[Dataset entries]
--- START ---
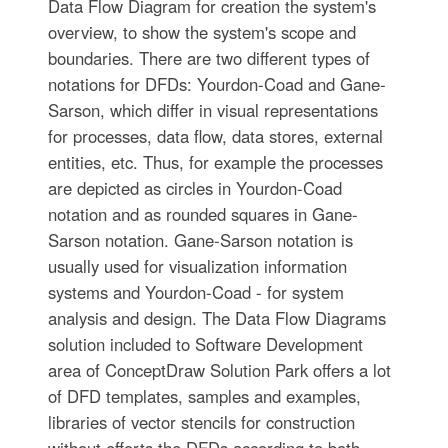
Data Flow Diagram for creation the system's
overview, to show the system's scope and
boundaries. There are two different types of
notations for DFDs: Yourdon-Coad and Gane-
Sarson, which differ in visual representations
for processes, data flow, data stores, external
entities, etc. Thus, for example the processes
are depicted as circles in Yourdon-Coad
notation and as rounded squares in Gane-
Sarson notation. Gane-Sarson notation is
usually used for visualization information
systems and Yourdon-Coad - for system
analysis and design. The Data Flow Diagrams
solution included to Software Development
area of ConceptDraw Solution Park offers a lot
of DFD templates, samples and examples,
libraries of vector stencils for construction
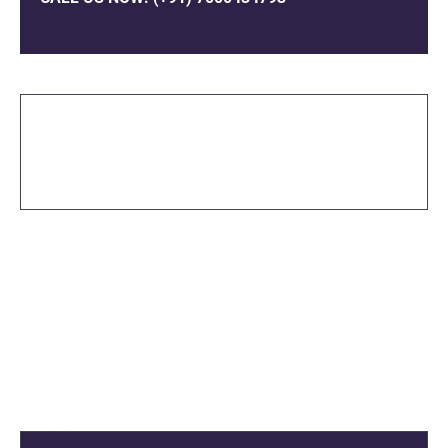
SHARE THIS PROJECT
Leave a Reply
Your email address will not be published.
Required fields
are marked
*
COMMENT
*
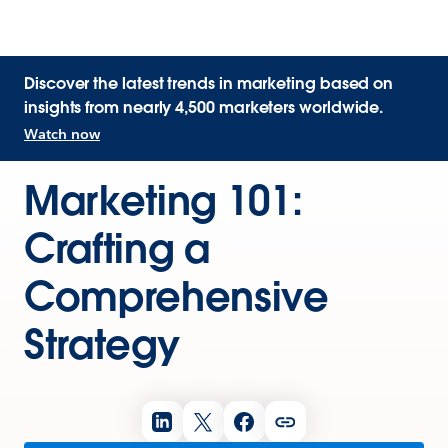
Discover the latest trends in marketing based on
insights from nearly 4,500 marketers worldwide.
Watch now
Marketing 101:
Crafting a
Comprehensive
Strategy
--- END ---
--- START ---
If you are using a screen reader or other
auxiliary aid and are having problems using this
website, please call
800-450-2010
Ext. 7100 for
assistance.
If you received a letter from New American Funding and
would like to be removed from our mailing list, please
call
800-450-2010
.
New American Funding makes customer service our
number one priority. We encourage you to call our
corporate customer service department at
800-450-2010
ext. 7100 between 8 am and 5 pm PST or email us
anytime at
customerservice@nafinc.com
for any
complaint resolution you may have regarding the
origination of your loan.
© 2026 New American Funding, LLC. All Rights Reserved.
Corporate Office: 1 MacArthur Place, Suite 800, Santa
--- END ---
▶ Exercise
An exact, complete copy of the lines above from the one with "website, please call" through the one with "corporate customer service department at" is the whole answer.

▶ Reply
website, please call
800-450-2010
Ext. 7100 for
assistance.
If you received a letter from New American Funding and
would like to be removed from our mailing list, please
call
800-450-2010
.
New American Funding makes customer service our
number one priority. We encourage you to call our
corporate customer service department at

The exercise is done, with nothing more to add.